All these experimenters had adopted the same agent as the means of, so to say, forcing the transformation—namely, electricity. The American investigators employed a current of ten thousand volts; the German workers carried the current to fifty thousand volts. The flame of the electric arc thus produced ignited the nitrogen with which it came in contact readily enough; but the difficulty was that it came in contact with so little. Despite ingenious arrangements of multiple poles, the burning-surface of the multiple arc remained so small in proportion to the expenditure of energy that the cost of the operation far exceeded the commercial value of the product. Such, at least, must be the inference from the fact that the establishments in question did not attain commercial success.

The peculiarity of Professor Birkeland's method is based upon the curious fact that when the electric arc is made to pass through a magnetic field, its line of flame spreads out into a large disk—"like a flaming sun." The sheet of flame thus produced represents no greater expenditure of energy than the lightning flash of light that the same current would produce outside the magnetic field; but it obviously adds enormously to the arc-light surface that comes in contact with the air, and hence in like proportion to the amount of nitrogen that will be ignited.

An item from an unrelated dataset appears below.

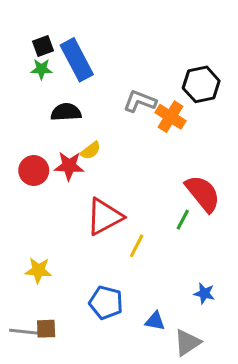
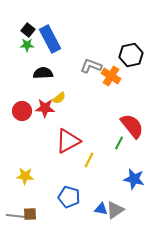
black square: (43, 46) -> (28, 30), turned -32
blue star: (204, 293) -> (134, 179), moved, size x1.5
gray triangle: (187, 343) -> (115, 210), moved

In point of fact, this burning of nitrogen takes place so rapidly in laboratory experiments as to vitiate the air of the room very quickly. In the commercial operation, with powerful electro-magnets and a current of five thousand volts, operating, of course, in closed chambers, the ratio between energy expended and result achieved is highly satisfactory from a business standpoint, and will doubtless become still more so as the apparatus is further perfected.

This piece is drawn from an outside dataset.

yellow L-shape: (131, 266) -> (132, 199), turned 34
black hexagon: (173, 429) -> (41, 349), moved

To the casual reader, unaccustomed to chemical methods, there may seem a puzzle in the explanation just outlined. He may be disposed to say, "You speak of the nitrogen as being ignited and burned; but if it is burned and thus consumed, how can it be of service?" Such a thought is natural enough to one who thinks of burning as applied to ordinary fuel, which seems to disappear when it is burned. But, of course, even the tyro in chemistry knows that the fuel has not really disappeared except in a very crude visual sense; it has merely changed its form. In the main its solid substance has become gaseous, but every atom of it is still just as real, if not quite so tangible, as before; and the chemist could, under proper conditions, collect and weigh and measure the transformed gases, and even retransform them into solids.

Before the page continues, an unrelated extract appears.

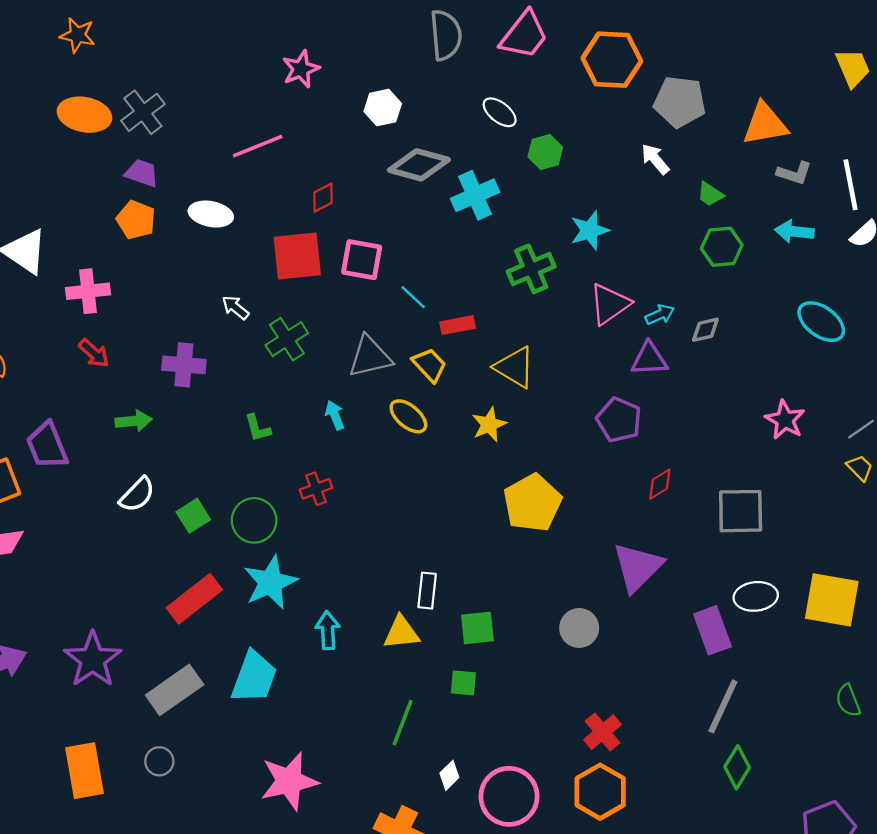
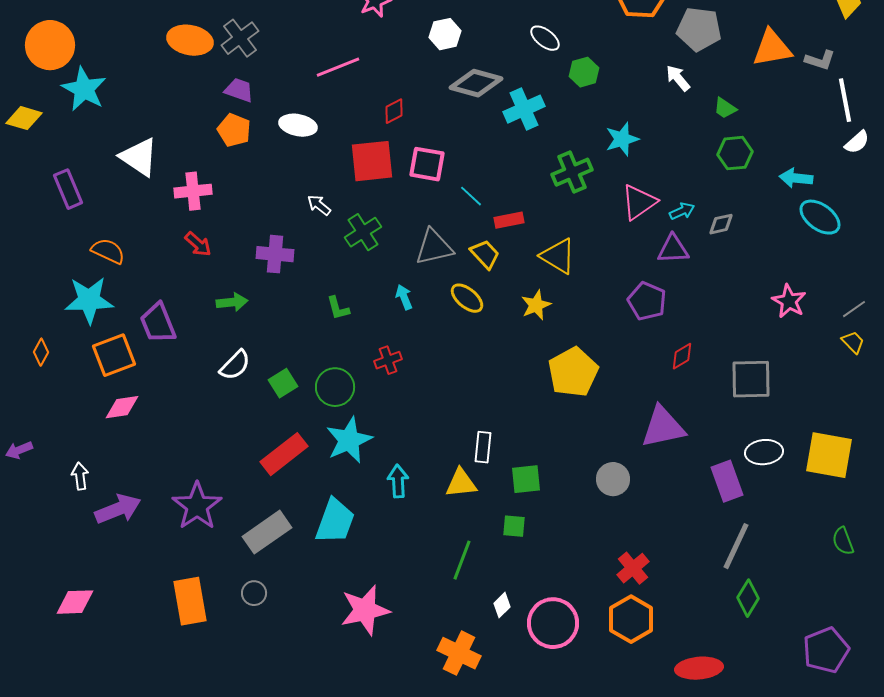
gray L-shape: (794, 173) -> (820, 60), moved
cyan arrow: (794, 232) -> (796, 178), moved
purple triangle: (638, 567) -> (663, 427), turned 33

In the case of the atmospheric nitrogen, as in the case of ordinary fuel, a burning "consists essentially in the union of nitrogen atoms with atoms of oxygen." The province of the electric current is to produce the high temperature at which alone such union will take place. The portion of nitrogen that has been thus "burned" is still gaseous, but is no longer in the state of pure nitrogen; its atoms are united with oxygen atoms to form nitrous oxide gas. This gas, mixed with the atmosphere in which it has been generated, may now be passed through a reservoir of water, and the new gas combines with a portion of water to form nitric acid, each molecule of which is a compound of one atom of hydrogen, one atom of nitrogen, and three atoms of oxygen; and nitric acid, as everyone knows, is a very active substance, as marked in its eagerness to unite with other substances as pure nitrogen is in its aloofness.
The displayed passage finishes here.